Variational Autoencoding Topic Models

Topic models based on Variational Autoencoding are generative models based on ProdLDA (citation) enhanced with contextual representations.

Pseudo-Plate Notation of Autoencoding Topic Models

You will also hear people refer to these models as CTMs or Contextualized Topic Models. This is confusing, as technically all of the models in Turftopic are contextualized, but most of them do not use autoencoding variational inference. We will therefore stick to calling these models Autoencoding topic models.

You will need to install Turftopic with Pyro to be able to use these models:

pip install turftopic[pyro-ppl]

The Model

Autoencoding Topic Models are generative models over word content in documents, similarly to classical generative topic models, such as Latent Dirichlet Allocation. This means that we have a probabilistic description of how words in documents are generated based on latent representations (topic proportions).

Where these models differ from LDA is that they:

Use a Logistic Normal distribution for topic proportions instead of a Dirichlet.
Words in a document are determined by a product of experts, rather than drawing a topic label for each word in a document.
Use Amortized Variational Inference: A mapping between parameters of the topic proportions and input representations is learned by an artificial neural network (encoder network), instead of sampling the posterior.

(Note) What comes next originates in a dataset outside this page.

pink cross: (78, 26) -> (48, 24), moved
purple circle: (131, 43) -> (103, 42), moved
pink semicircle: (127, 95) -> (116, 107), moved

Note that term importance estimation is built into the model, instead of

Depending on what the input of the encoder network is, we are either talking about a ZeroShotTM or a CombinedTM. ZeroShotTM(default) only uses the contextual embeddings as the input, while CombinedTM concatenates these to Bag-of-Words representations.

You can choose either, by modifying the combined parameter of the model:

from turftopic import AutoEncodingTopicModel

zeroshot_tm = AutoEncodingTopicModel(10, combined=False)

combined_tm = AutoEncodingTopicModel(10, combined=True)

Comparison with the CTM Package

The main difference is in the implementation. CTM implements inference from scratch in Torch, whereas Turftopic uses a 3rd party inference engine (and probabilistic programming language) called Pyro. This has a number of implications, most notably:

Default hyperparameters are different, as such you might get different results with the two packages.
Turftopic's inference is more stable, and is less likely to fail due to issues with numerical stability. This is simply because Pyro is a very well tested and widely used engine, and is a more reliable choice than writing inference by hand.
Inference in CTM might be faster, as it uses a specific implementation that does not need to be universal in opposition to Pyro.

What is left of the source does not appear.